Иванов свистел, выхватив у татарина кнут, хлестал им пьяный гулящий люд, так и бросавшийся под копыта, и выкрикивал в морозный воздух вирши. Екатерина Алексеевна смеялась, срывала на лету снег с сугробов, бросалась снежками, которые рассыпались в воздухе и осыпали нас, ехавших следом, снежной колкой пылью.
Шрайбер повез нас на Кабан, где на Масленицу каждый день шли кулачные бои между татарской слободой и русской суконной. Насладиться этим диким зрелищем нам не удалось в полной мере, потому что приехали мы, что называется, к шапочному разбору. По истоптанному заснеженному льду разбросаны были рукавицы, драные армяки, кое-где виднелись на снегу алые точки. Кучками дрались еще мальчишки. Зеваки, которых набиралось на берегу достаточно, уже разошлись. С татарской стороны возвращались зарвавшиеся бойцы, преследовавшие поверженных врагов до самого их берега.
Помню, как Екатерина Алексеевна стояла, прислонившись к стволу столетней ивы, которая летом поднималась из воды, а тогда была вся в снегу.
— Они дерутся так всякий праздник, — рассказывал Шрайбер. — А самое интересное бывает, когда случается одолевать татарам. Они преследуют русских даже в их избах. Вот там-то начинается настоящая баталия. Там уже бьются чем ни попадя и старики, и бабы. В этом есть что-то здоровое. Эти люди настолько близки к природе, что в них клокочет чересчур много крови. Им время от времени необходимо спасительное кровопускание.
— Поедемте, господа, ко мне, — вдруг предложил Степан Иванович. — И приготовим жженку!
Все это было так не похоже на него, и то, что он поехал тогда с нами, и это его неожиданное предложение. Мне казалось, будто он хочет сыграть какую-то роль, сделаться таким же, как все они. Будто ему хотелось избавиться от самого себя.
На Воскресенской, во французском ресторане, мы купили фруктов, вина и специй, теперь мы сидели с Екатериной Алексеевной вдвоем, и я поставил в ноги корзинки с бутылками и апельсинами. По дороге, увидев, что у меня мерзнут уши, она стала оттирать их снегом, а потом вдруг поцеловала меня.
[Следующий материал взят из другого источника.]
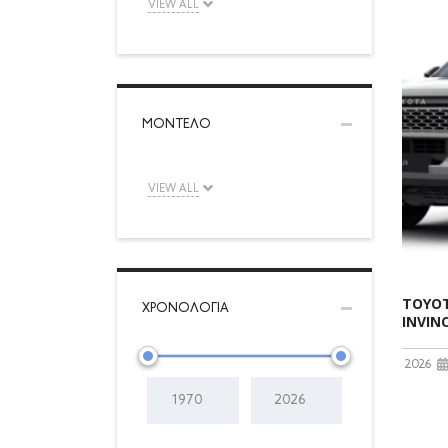
VIEW ALL
ΜΟΝΤΈΛΟ
VIEW ALL
TOYOT
ΧΡΟΝΟΛΟΓΊΑ
INVINC
2026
Мы поужинали холодной телятиной и сыром, потом принялись варить жженку. В медный тазик вылили две бутылки белого рома. Туда положили сахар, всякие пряности, подожгли. Литвин вынес из комнаты свечи, и комнату освещало только голубое мерцающее пламя. В его отблесках светились в полумраке лица. Екатерина Алексеевна положила мне голову на плечо. Руки ее пахли апельсинами, с которых она снимала кожуру. Потом залили пламя лафитом. Внесли свечи, и Екатерина Алексеевна стала разливать жженку в бокалы. Ситников поднял тост за Гебу, черпавшую вино на Олимпе, все кричали «ура» и пили. Огненное вино сразу ударило в голову. Екатерина Алексеевна сидела, забравшись с ногами, в глубоком кресле, а мы пили за нее бокал за бокалом и быстро пьянели.